Paul Croft (b.1963)

Shades of Navan II (1989)


60cm x 57cm

Courtesy of the artist

Paul Croft was born in Belfast in 1963 and is currently a lecturer in printmaking at the School of Art, Aberystwyth. Since qualifying as Tamarind Master Printer in 1996, his research has focused on technical, social, historical and contemporary aspects of British and international lithography. He has published two seminal books on stone lithography (2001) and plate lithography (2003) and has curated exhibitions: Stone Plate Grease Water International Lithography 2007-2008, Contemporary Chinese Printmaking 2014-2016 and Xiaoxiang Exhibition of International Printmaking 2015. He has exhibited his work in the UK, Ireland, USA, China, Australia and New Zealand and as a collaborating printer he has worked with artists from across the UK.

In 2008 Croft was elected a Fellow of The Royal Society of Painter-Printmakers (RE) and he has recently been invited to become a member of the Royal Cambrian Academy (RCA).

This piece, entitled Shades of Navan II is one of a series of drawings and prints made in 1989 based upon the site of Navan Fort, known also as Emain Macha, located in Co. Armagh. Comprising of a large mound and barrow surrounded by a ditch and earthen ramparts, the site is considered to be the ancient capital of Ulaid or Ulster. The oldest part of the monument likely dates to the Neolithic period while more recent additions have been accurately dated to 95 B.C.
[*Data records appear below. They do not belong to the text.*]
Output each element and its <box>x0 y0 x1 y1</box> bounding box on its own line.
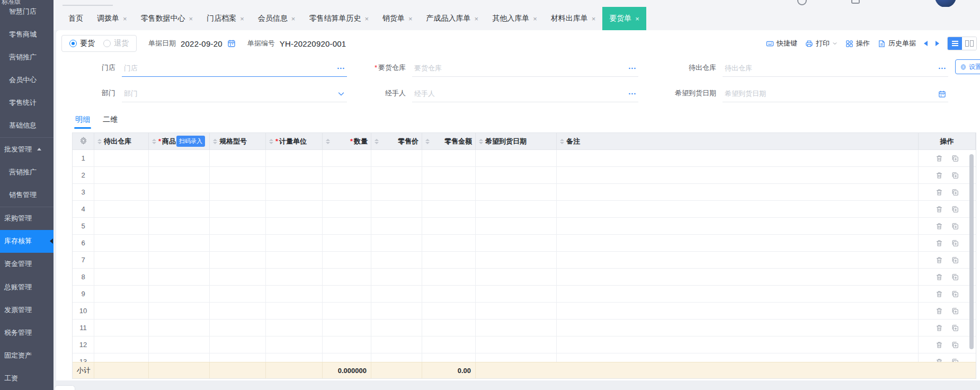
cell[interactable] <box>371 286 422 302</box>
settings-button[interactable]: 设置 <box>955 59 980 74</box>
cell[interactable] <box>149 184 210 200</box>
cell[interactable] <box>557 320 919 336</box>
cell[interactable] <box>476 235 557 251</box>
cell[interactable] <box>266 218 323 234</box>
sort-arrows-icon[interactable] <box>375 139 379 144</box>
cell[interactable] <box>94 184 149 200</box>
cell[interactable] <box>476 320 557 336</box>
cell[interactable] <box>323 303 371 319</box>
tab-材料出库单[interactable]: 材料出库单× <box>544 7 603 30</box>
cell[interactable] <box>266 150 323 166</box>
cell[interactable] <box>371 336 422 353</box>
cell[interactable] <box>476 201 557 217</box>
close-icon[interactable]: × <box>240 15 244 22</box>
cell[interactable] <box>94 286 149 302</box>
prev-record-arrow[interactable] <box>924 41 928 46</box>
field-input-部门[interactable]: 部门 <box>122 86 347 102</box>
cell[interactable] <box>422 218 476 234</box>
close-icon[interactable]: × <box>533 15 537 22</box>
tab-首页[interactable]: 首页 <box>61 7 90 30</box>
sidebar-item-批发管理[interactable]: 批发管理 <box>0 138 54 161</box>
close-icon[interactable]: × <box>408 15 413 22</box>
cell[interactable] <box>422 150 476 166</box>
cell[interactable] <box>422 286 476 302</box>
sidebar-item-零售商城[interactable]: 零售商城 <box>0 23 54 46</box>
cell[interactable] <box>557 269 919 285</box>
cell[interactable] <box>94 353 149 362</box>
tab-要货单[interactable]: 要货单× <box>602 7 646 30</box>
close-icon[interactable]: × <box>123 15 127 22</box>
calendar-icon[interactable] <box>938 90 946 98</box>
field-input-要货仓库[interactable]: 要货仓库 <box>412 60 638 77</box>
cell[interactable] <box>94 320 149 336</box>
cell[interactable] <box>557 150 919 166</box>
cell[interactable] <box>476 150 557 166</box>
cell[interactable] <box>476 218 557 234</box>
cell[interactable] <box>94 235 149 251</box>
cell[interactable] <box>323 218 371 234</box>
cell[interactable] <box>371 353 422 362</box>
cell[interactable] <box>476 353 557 362</box>
cell[interactable] <box>266 269 323 285</box>
sidebar-item-固定资产[interactable]: 固定资产 <box>0 344 54 367</box>
cell[interactable] <box>266 336 323 353</box>
column-header-零售金额[interactable]: 零售金额 <box>422 133 476 149</box>
tab-门店档案[interactable]: 门店档案× <box>200 7 251 30</box>
cell[interactable] <box>371 320 422 336</box>
cell[interactable] <box>557 303 919 319</box>
sidebar-item-零售统计[interactable]: 零售统计 <box>0 92 54 114</box>
cell[interactable] <box>94 150 149 166</box>
sidebar-item-工资[interactable]: 工资 <box>0 367 54 390</box>
cell[interactable] <box>557 218 919 234</box>
list-view-toggle[interactable] <box>948 37 962 50</box>
cell[interactable] <box>94 336 149 353</box>
cell[interactable] <box>371 269 422 285</box>
cell[interactable] <box>149 201 210 217</box>
cell[interactable] <box>94 303 149 319</box>
cell[interactable] <box>323 184 371 200</box>
cell[interactable] <box>476 286 557 302</box>
cell[interactable] <box>210 286 266 302</box>
cell[interactable] <box>557 167 919 183</box>
close-icon[interactable]: × <box>364 15 369 22</box>
cell[interactable] <box>557 235 919 251</box>
cell[interactable] <box>422 252 476 268</box>
tab-其他入库单[interactable]: 其他入库单× <box>485 7 544 30</box>
cell[interactable] <box>210 336 266 353</box>
cell[interactable] <box>323 286 371 302</box>
cell[interactable] <box>371 235 422 251</box>
sidebar-item-税务管理[interactable]: 税务管理 <box>0 321 54 344</box>
cell[interactable] <box>149 353 210 362</box>
cell[interactable] <box>210 218 266 234</box>
cell[interactable] <box>557 336 919 353</box>
scan-entry-badge[interactable]: 扫码录入 <box>176 136 205 147</box>
detail-tab-二维[interactable]: 二维 <box>103 115 118 129</box>
radio-要货[interactable]: 要货 <box>69 39 95 48</box>
more-options-icon[interactable] <box>628 92 636 95</box>
column-header-数量[interactable]: *数量 <box>323 133 371 149</box>
cell[interactable] <box>323 167 371 183</box>
close-icon[interactable]: × <box>291 15 296 22</box>
sidebar-item-营销推广[interactable]: 营销推广 <box>0 161 54 183</box>
shortcut-button[interactable]: 快捷键 <box>766 39 797 48</box>
cell[interactable] <box>266 184 323 200</box>
cell[interactable] <box>149 320 210 336</box>
cell[interactable] <box>266 286 323 302</box>
tab-会员信息[interactable]: 会员信息× <box>251 7 302 30</box>
cell[interactable] <box>210 201 266 217</box>
bill-date-value[interactable]: 2022-09-20 <box>181 39 222 48</box>
cell[interactable] <box>371 167 422 183</box>
cell[interactable] <box>266 252 323 268</box>
cell[interactable] <box>94 167 149 183</box>
sidebar-item-资金管理[interactable]: 资金管理 <box>0 253 54 276</box>
cell[interactable] <box>371 218 422 234</box>
more-options-icon[interactable] <box>337 67 345 70</box>
sidebar-item-库存核算[interactable]: 库存核算 <box>0 230 54 253</box>
cell[interactable] <box>323 353 371 362</box>
column-header-计量单位[interactable]: *计量单位 <box>266 133 323 149</box>
avatar[interactable] <box>935 0 956 7</box>
cell[interactable] <box>323 150 371 166</box>
cell[interactable] <box>266 320 323 336</box>
close-icon[interactable]: × <box>475 15 479 22</box>
column-settings-gear-icon[interactable] <box>79 137 87 146</box>
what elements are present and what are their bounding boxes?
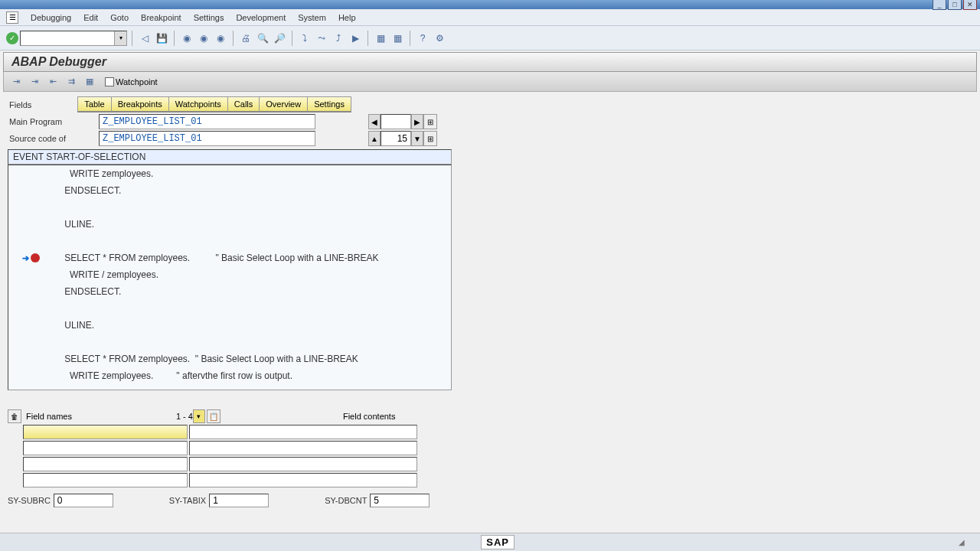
main-program-field[interactable] — [99, 114, 315, 129]
sy-dbcnt-label: SY-DBCNT — [325, 496, 367, 505]
menu-help[interactable]: Help — [332, 11, 362, 24]
code-line[interactable]: SELECT * FROM zemployees. " Basic Select… — [8, 350, 451, 367]
field-content-input[interactable] — [189, 441, 417, 455]
range-dropdown-icon[interactable]: ▾ — [193, 409, 205, 423]
main-toolbar: ✓ ▾ ◁ 💾 ◉ ◉ ◉ 🖨 🔍 🔎 ⤵ ⤳ ⤴ ▶ ▦ ▦ ? ⚙ — [0, 26, 980, 51]
code-line[interactable]: ENDSELECT. — [8, 182, 451, 199]
code-text: SELECT * FROM zemployees. " Basic Select… — [54, 249, 379, 266]
find-next-icon[interactable]: 🔎 — [272, 31, 287, 46]
field-content-input[interactable] — [189, 473, 417, 487]
continue-icon[interactable]: ▶ — [348, 31, 363, 46]
code-line[interactable] — [8, 334, 451, 350]
nav-next-icon[interactable]: ▶ — [411, 114, 423, 129]
field-name-input[interactable] — [23, 425, 188, 439]
field-name-input[interactable] — [23, 473, 188, 487]
menu-breakpoint[interactable]: Breakpoint — [135, 11, 188, 24]
code-line[interactable]: WRITE zemployees. — [8, 165, 451, 182]
code-line[interactable]: WRITE zemployees. " aftervthe first row … — [8, 367, 451, 384]
code-area[interactable]: WRITE zemployees. ENDSELECT. ULINE.➔ SEL… — [8, 165, 452, 390]
field-name-input[interactable] — [23, 457, 188, 471]
code-line[interactable]: ENDSELECT. — [8, 283, 451, 300]
step-into-icon[interactable]: ⤵ — [297, 31, 312, 46]
code-line[interactable]: ➔ SELECT * FROM zemployees. " Basic Sele… — [8, 249, 451, 266]
source-of-field[interactable] — [99, 131, 315, 146]
field-content-input[interactable] — [189, 457, 417, 471]
shortcut-icon[interactable]: ▦ — [390, 31, 405, 46]
menu-debugging[interactable]: Debugging — [24, 11, 77, 24]
table-icon[interactable]: ▦ — [82, 74, 97, 90]
line-up-icon[interactable]: ▲ — [368, 131, 381, 146]
enter-icon[interactable]: ✓ — [6, 32, 18, 44]
tab-settings[interactable]: Settings — [308, 96, 351, 112]
combo-arrow-icon[interactable]: ▾ — [114, 31, 126, 45]
tab-breakpoints[interactable]: Breakpoints — [112, 96, 169, 112]
source-of-row: Source code of ▲ ▼ ⊞ — [8, 131, 972, 146]
code-line[interactable]: ULINE. — [8, 317, 451, 334]
sy-subrc-field[interactable] — [54, 494, 113, 507]
step-single-icon[interactable]: ⇥ — [8, 74, 24, 90]
code-line[interactable]: ULINE. — [8, 216, 451, 233]
sub-toolbar: ⇥ ⇥ ⇤ ⇉ ▦ Watchpoint — [3, 72, 977, 92]
minimize-button[interactable]: _ — [933, 0, 946, 10]
sy-dbcnt-field[interactable] — [370, 494, 430, 507]
find-icon[interactable]: 🔍 — [255, 31, 270, 46]
tab-table[interactable]: Table — [77, 96, 111, 112]
sy-row: SY-SUBRC SY-TABIX SY-DBCNT — [8, 494, 972, 507]
menu-settings[interactable]: Settings — [188, 11, 230, 24]
menu-goto[interactable]: Goto — [104, 11, 135, 24]
step-return-icon[interactable]: ⇤ — [45, 74, 60, 90]
field-names-label: Field names — [21, 412, 77, 421]
help-icon[interactable]: ? — [415, 31, 430, 46]
field-table — [23, 425, 972, 489]
menu-edit[interactable]: Edit — [77, 11, 104, 24]
nav-expand-icon[interactable]: ⊞ — [423, 114, 437, 129]
line-config-icon[interactable]: ⊞ — [423, 131, 437, 146]
maximize-button[interactable]: □ — [948, 0, 962, 10]
code-line[interactable]: WRITE / zemployees. — [8, 266, 451, 283]
code-line[interactable] — [8, 300, 451, 317]
tab-calls[interactable]: Calls — [228, 96, 260, 112]
nav-cancel-icon[interactable]: ◉ — [213, 31, 228, 46]
settings-icon[interactable]: ⚙ — [432, 31, 447, 46]
tab-watchpoints[interactable]: Watchpoints — [169, 96, 228, 112]
watchpoint-button[interactable]: Watchpoint — [100, 77, 162, 86]
delete-icon[interactable]: 🗑 — [8, 409, 21, 423]
code-line[interactable] — [8, 199, 451, 216]
main-program-row: Main Program ◀ ▶ ⊞ — [8, 114, 972, 129]
line-field[interactable] — [381, 131, 411, 146]
code-text: ENDSELECT. — [54, 182, 121, 199]
field-content-input[interactable] — [189, 425, 417, 439]
field-name-input[interactable] — [23, 441, 188, 455]
titlebar: _ □ ✕ — [0, 0, 980, 9]
step-out-icon[interactable]: ⤴ — [331, 31, 346, 46]
menu-system[interactable]: System — [292, 11, 332, 24]
code-line[interactable] — [8, 233, 451, 249]
menu-system-icon[interactable]: ☰ — [6, 11, 18, 24]
save-icon[interactable]: 💾 — [154, 31, 169, 46]
clipboard-icon[interactable]: 📋 — [207, 409, 220, 423]
line-down-icon[interactable]: ▼ — [411, 131, 423, 146]
nav-prev-icon[interactable]: ◀ — [368, 114, 381, 129]
layout-icon[interactable]: ▦ — [373, 31, 388, 46]
breakpoint-icon[interactable] — [31, 253, 40, 262]
close-button[interactable]: ✕ — [963, 0, 977, 10]
step-over-icon[interactable]: ⤳ — [314, 31, 329, 46]
code-text: WRITE / zemployees. — [54, 266, 158, 283]
sy-tabix-field[interactable] — [209, 494, 269, 507]
field-range-label: 1 - 4 — [176, 412, 193, 421]
step-execute-icon[interactable]: ⇥ — [27, 74, 42, 90]
tabs-prefix-label: Fields — [8, 100, 39, 109]
command-combo[interactable]: ▾ — [20, 31, 127, 46]
step-continue-icon[interactable]: ⇉ — [64, 74, 79, 90]
nav-exit-icon[interactable]: ◉ — [196, 31, 211, 46]
nav-field[interactable] — [381, 114, 411, 129]
tab-overview[interactable]: Overview — [260, 96, 308, 112]
print-icon[interactable]: 🖨 — [238, 31, 253, 46]
sy-tabix-label: SY-TABIX — [169, 496, 206, 505]
current-line-arrow-icon: ➔ — [22, 249, 29, 266]
nav-back-icon[interactable]: ◉ — [179, 31, 194, 46]
field-contents-label: Field contents — [343, 412, 395, 421]
back-icon[interactable]: ◁ — [137, 31, 152, 46]
code-text: SELECT * FROM zemployees. " Basic Select… — [54, 350, 358, 367]
menu-development[interactable]: Development — [230, 11, 292, 24]
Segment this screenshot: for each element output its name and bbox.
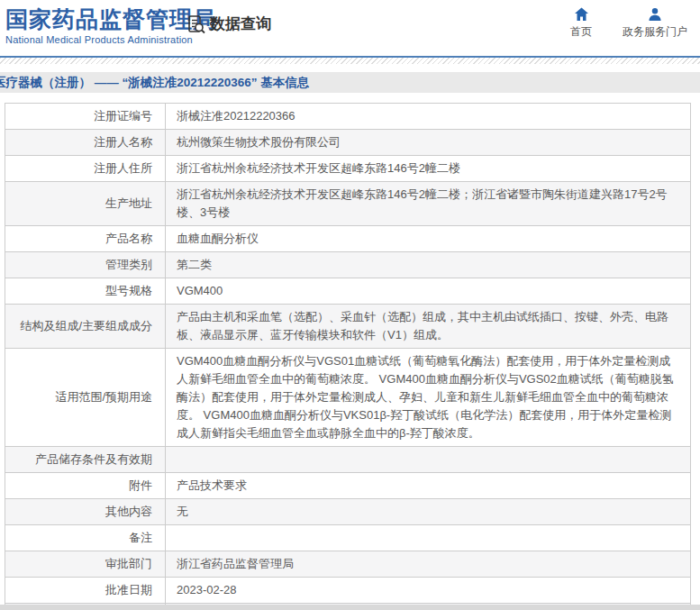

Inspiration for this piece came from sketches of archaeological drawings and plans that resulted from excavations that show layers of habitation, post holes and rings of buildings and huts. Significantly, as the image developed from one medium to the next, layers of drawing became buried or were excavated using erasers, scrapers and burnishers and in the final prints there is a sense of looking through slices of uncovered earth and history.

For this lithograph, two stones were drawn up in crayon and wash to print the colours burnt sienna and black. The lithograph was printed by John Breakey at Carnacaville Print Studio, Newcastle, Co. Down.